行刑隊長微微皺眉,低頭沉思了片刻,然后抬起頭來,目光堅定地望向站在一旁的行刑隊員,緩緩開口吩咐道:“去把家屬帶過來。”聲音不大,但卻帶著一種不容置疑的威嚴。
聽到這句話,一直緊張地站在旁邊的藍盈瑩連忙向行刑隊長致謝:“謝謝!”
這時,得到命令的行刑隊員迅速轉身離去。不一會兒,就看見他們領著兩個人穿過警戒線走了過來。走近一看,原來是熊建林的父親和大姐。他們早就在警戒線外焦急地等待著,當終于見到熊建林時,兩人的眼淚像決堤的洪水一樣奔涌而出。

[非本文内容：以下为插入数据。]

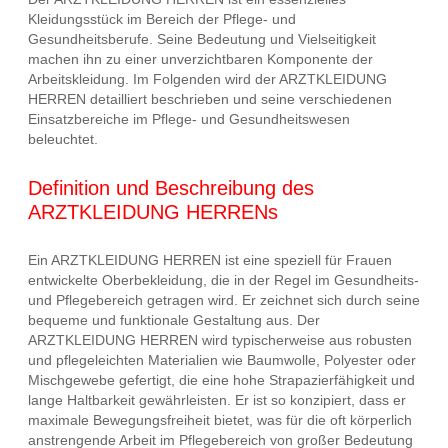
Kleidungsstück im Bereich der Pflege- und
Gesundheitsberufe. Seine Bedeutung und Vielseitigkeit
machen ihn zu einer unverzichtbaren Komponente der
Arbeitskleidung. Im Folgenden wird der ARZTKLEIDUNG
HERREN detailliert beschrieben und seine verschiedenen
Einsatzbereiche im Pflege- und Gesundheitswesen
beleuchtet.
Definition und Beschreibung des
ARZTKLEIDUNG HERRENs
Ein ARZTKLEIDUNG HERREN ist eine speziell für Frauen
entwickelte Oberbekleidung, die in der Regel im Gesundheits-
und Pflegebereich getragen wird. Er zeichnet sich durch seine
bequeme und funktionale Gestaltung aus. Der
ARZTKLEIDUNG HERREN wird typischerweise aus robusten
und pflegeleichten Materialien wie Baumwolle, Polyester oder
Mischgewebe gefertigt, die eine hohe Strapazierfähigkeit und
lange Haltbarkeit gewährleisten. Er ist so konzipiert, dass er
maximale Bewegungsfreiheit bietet, was für die oft körperlich
anstrengende Arbeit im Pflegebereich von großer Bedeutung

只見熊建林戴著沉重的手銬和腳鐐,那副模樣儼然就是一個即將被執行死刑的罪犯。他的父親和大姐見狀,心如刀絞,哭得撕心裂肺。熊建林的父親率先顫抖著嘴唇喊道:“兒子……”緊接著,他的大姐也泣不成聲地哭著叫道:“小林……”隨后,兩人像是要把心中所有的痛苦都宣泄出來一般,又一次悲痛欲絕地呼喊起來:“兒子……”“小林……”
熊建林的父親強忍著淚水,用那雙布滿老繭、顫抖不已的手從口袋里掏出一塊疊得整整齊齊的手帕,遞到藍盈瑩面前,聲音哽咽地說道:“警察同志,孩子他媽進不來。她特意托我把手帕帶來,想讓這塊手帕代替她摸一下兒子的頭,可以嗎?”說著,這位飽經滄桑的老人再次忍不住流下了兩行濁淚。

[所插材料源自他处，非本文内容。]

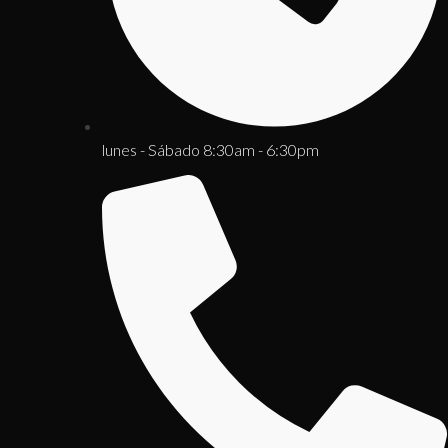
lunes - Sábado 8:30am - 6:30pm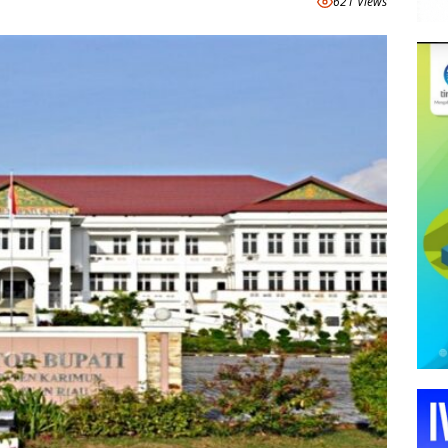
621 Views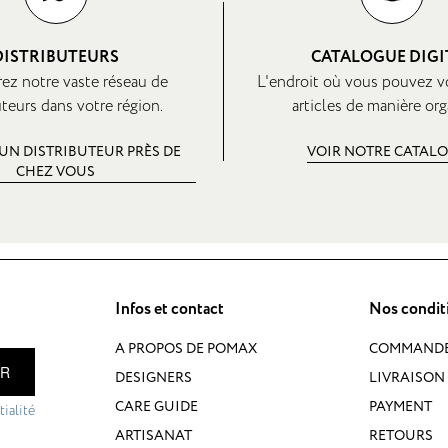
DISTRIBUTEURS
CATALOGUE DIGI
ez notre vaste réseau de
L'endroit où vous pouvez v
uteurs dans votre région.
articles de manière org
UN DISTRIBUTEUR PRÈS DE
VOIR NOTRE CATAL
CHEZ VOUS
Infos et contact
Nos condit
A PROPOS DE POMAX
COMMAND
ER
DESIGNERS
LIVRAISON 
CARE GUIDE
PAYMENT
ialité
ARTISANAT
RETOURS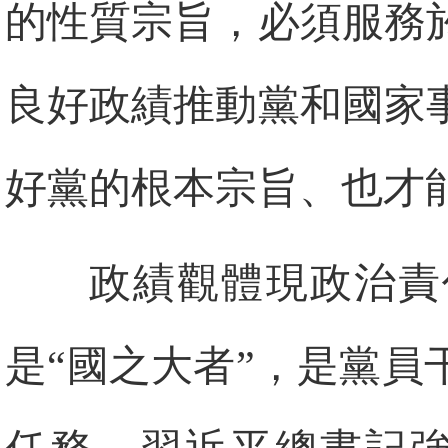
的性質宗旨，必須服務
良好政績推動黨和國家
好黨的根本宗旨、也才
政績觀體現政治責
是“國之大者”，是黨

藍盈瑩看著眼前這位可憐的老人,心中不禁一陣酸楚。她轉過頭,將詢問的目光投向身旁的行刑隊員,輕聲問道:“可以嗎?同志,麻煩您幫忙檢查一下。”
行刑隊員先是微微一愣,隨即將目光落在那塊手帕上。他小心翼翼地接過手帕,仔細地翻查起來。經過一番認真檢查之后,發現手帕里并沒有任何違禁物品。于是,他輕輕地點了點頭,把手帕交還給了藍盈瑩,并向她投來了一個肯定的眼神。
得到允許后的藍盈瑩如釋重負,趕忙轉過身把手帕交給熊建林的父親說道:“可以。”
聽到這句話,熊建林的父親激動得熱淚盈眶,嘴唇顫抖著連聲道謝:“謝謝!謝謝!”
緊接著,熊建林的父親邁著蹣跚而沉重的步伐,雙手緊緊攥著手帕,一步一步艱難地朝著被法警牢牢押解著的熊建林沖去。還未走到近前,淚水便已模糊了他的雙眼,他泣不成聲地喊道:“兒子啊!你媽媽來摸摸你了,兒子......”話到此處,他已是哽咽難言,只能不斷重復著那句飽含深情的話語,“你媽媽來摸你了......”
熊建林的父親終于來到了兒子身邊,他哆哆嗦嗦地抬起手,將手中的手帕輕輕地貼在了熊建林的額頭上,來回摩挲著,就好像真的是妻子在撫摸著兒子一般。此時此刻,他那顆早已破碎不堪的心像是被千萬根鋼針同時刺穿,疼痛難忍。
站在一旁的熊建林的大姐也忍不住淚流滿面,她望著弟弟,悲切地呼喚道:“小林......”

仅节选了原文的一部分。